Indien de rechter van oordeel is dat dit niet het geval is en hij op die grond het besluit vernietigt, neemt hij bij het zelf bepalen van de hoogte van de boete de boetenormbedragen eveneens als uitgangspunt.
2.4.2. In 2.3.2. is reeds overwogen dat voldoende grondslag bestaat voor het oordeel van de rechtbank dat de vreemdeling ten dienste van [appellante] arbeid heeft verricht. Er bestaat voorts geen grond voor het oordeel dat het onderzoek van de Arbeidsinspectie op gebrekkige, onzorgvuldige en onvolledige wijze tot stand is gekomen. Dat ten aanzien van de vreemdeling geen inlichtingen- en verhoorformulier is opgemaakt maakt dit niet anders. Haar beroep op het gelijkheidsbeginsel treft reeds geen doel, omdat [appellante] geen zaken heeft geconcretiseerd die met de hare vergelijkbaar zouden zijn. Derhalve heeft de rechtbank terecht geen aanleiding gezien voor het oordeel dat de minister de boete op nihil had dienen te stellen dan wel verdergaand en op andere gronden te matigen dan zij heeft gedaan.
2.5. Het hoger beroep is ongegrond. De aangevallen uitspraak dient te worden bevestigd, zij het, gelet op hetgeen is overwogen in 2.3.1., met verbetering van de gronden waarop deze rust.
2.6. Voor een proceskostenveroordeling bestaat geen aanleiding.

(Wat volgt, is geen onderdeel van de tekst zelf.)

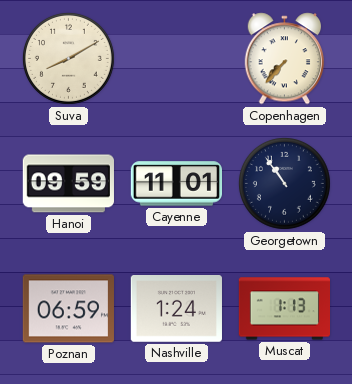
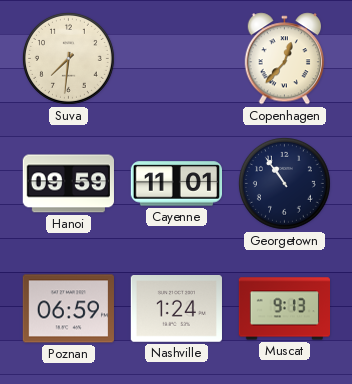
Suva: 8:10 -> 7:31
Copenhagen: 7:37 -> 12:37
Muscat: 1:13 -> 9:13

De Afdeling bestuursrechtspraak van de Raad van State
Recht doende in naam der Koningin:
bevestigt de aangevallen uitspraak.
Aldus vastgesteld door mr. H.G. Lubberdink, voorzitter, en mr. D. Roemers en mr. H.G. Sevenster, leden, in tegenwoordigheid van mr. B. Klein Nulent, ambtenaar van Staat.